The two companies borrow money to buy home mortgages. They either hold the mortgages in their own portfolios or sell them to other investors. Because they can borrow almost as cheaply as the federal government itself, critics worry that there are no effective curbs on their potential growth, and particularly the growth of their portfolios. That is a potential concern because their portfolios of mortgages make the companies extremely vulnerable to interest-rate swings.
The companies try to hedge that risk through complicated strategies involving derivative investments such as interest-rate swaps. But Mr. Greenspan and some others worry that as the companies and their portfolios grow, they could overwhelm the ability of Wall Street banks to act as the counterparties. Already, market participants have reported occasional shocks when sudden zigzags in interest rates have brought the companies -- along with other mortgage-market players -- into the swaps market suddenly.
Freddie Mac said Mr. Greenspan's comments were consistent with prior statements he has made. The company also sought to play down concerns about systemic risk posed by its portfolio investments. "Our portfolio is very conservatively managed and tightly regulated," said Freddie spokesman David Palombi, pointing to the elaborate tests that federal officials run to measure its safety. He also suggested that the markets themselves would prevent untoward growth of the companies, and warned that "arbitrarily limiting our retained portfolio would decrease over time the availability of the long-term, fixed-rate, prepayable mortgage."

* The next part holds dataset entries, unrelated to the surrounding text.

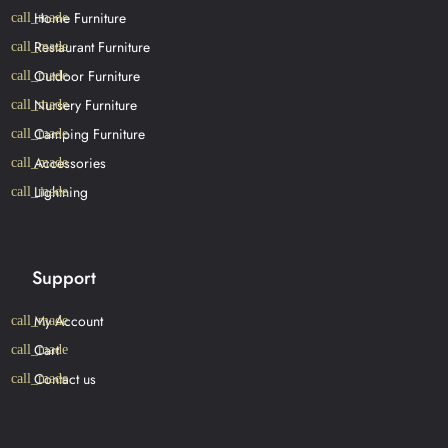
Home Furniture
Restaurant Furniture
Outdoor Furniture
Nursery Furniture
Camping Furniture
Accessories
Lightning
Support
My Account
Cart
Contact us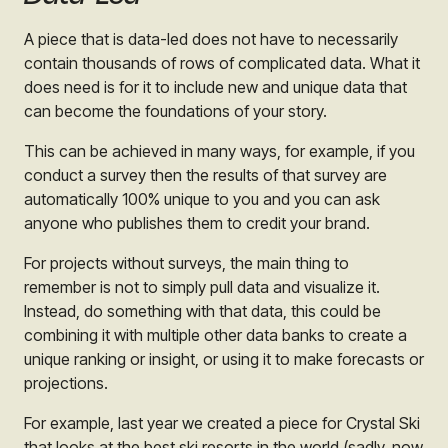
A piece that is data-led does not have to necessarily
contain thousands of rows of complicated data. What it
does need is for it to include new and unique data that
can become the foundations of your story.
This can be achieved in many ways, for example, if you
conduct a survey then the results of that survey are
automatically 100% unique to you and you can ask
anyone who publishes them to credit your brand.
For projects without surveys, the main thing to
remember is not to simply pull data and visualize it.
Instead, do something with that data, this could be
combining it with multiple other data banks to create a
unique ranking or insight, or using it to make forecasts or
projections.
For example, last year we created a piece for Crystal Ski
that looks at the best ski resorts in the world (sadly, now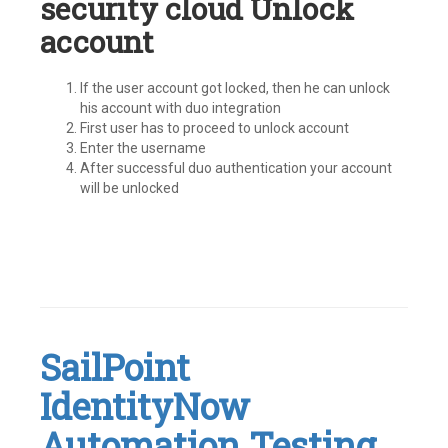
security cloud Unlock
account
If the user account got locked, then he can unlock
his account with duo integration
First user has to proceed to unlock account
Enter the username
After successful duo authentication your account
will be unlocked
Tagged
#IdentityNow
,
Identity
Security
Cloud
,
SailPoint
ISC
,
MFA
,
IdentityNow
MultiFactor
Authentication
,
SailPoint
Automation Testing
Leave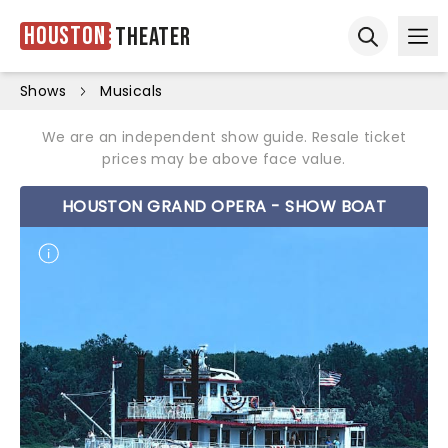
Houston
Theater
Ope
Open sear
Shows
Musicals
We are an independent show guide. Resale ticket
prices may be above face value.
HOUSTON GRAND OPERA - SHOW BOAT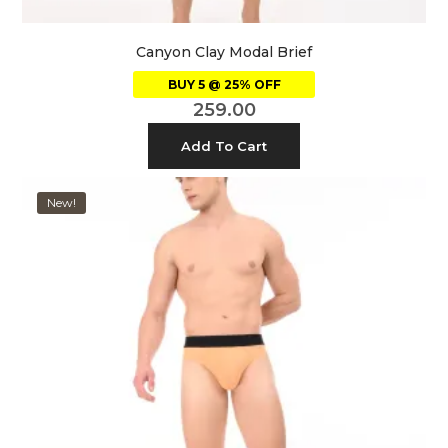
Canyon Clay Modal Brief
BUY 5 @ 25% OFF
259.00
Add To Cart
New!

Fannie declined to comment.
While holdings of mortgages and related securities by Fannie and Freddie have soared during the past 15 years, so far this year their combined holdings have declined. At the end of July, the combined total came to about $1.449 trillion, down 7% from the end of 2004. That is partly because Fannie has been shrinking its holdings to meet stiffer capital requirements imposed by the company's regulator in the wake of an accounting scandal.
But critics worry that if the current wave of scrutiny passes without strong new legislative curbs, the companies will be free to start growing again. That concern led Mr. Greenspan to warn earlier this year that passing the House bill would be worse than doing nothing.